(Transcribed page contents)
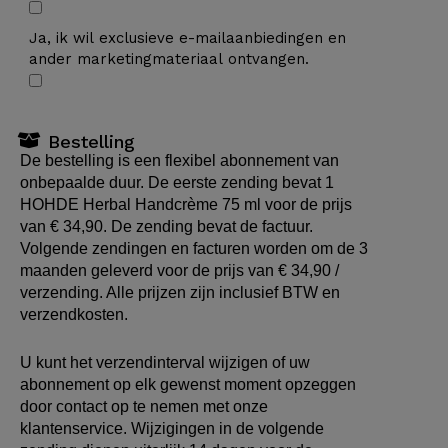
Ja, ik wil exclusieve e-mailaanbiedingen en
ander marketingmateriaal ontvangen.
Bestelling
De bestelling is een flexibel abonnement van
onbepaalde duur. De eerste zending bevat 1
HOHDE Herbal Handcrème 75 ml voor de prijs
van € 34,90. De zending bevat de factuur.
Volgende zendingen en facturen worden om de 3
maanden geleverd voor de prijs van € 34,90 /
verzending. Alle prijzen zijn inclusief BTW en
verzendkosten.
U kunt het verzendinterval wijzigen of uw
abonnement op elk gewenst moment opzeggen
door contact op te nemen met onze
klantenservice. Wijzigingen in de volgende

■ **Task item**
Copy out each line of the records that holds the string "bevat".

■ **Solution**
onbepaalde duur. De eerste zending bevat 1
van € 34,90. De zending bevat de factuur.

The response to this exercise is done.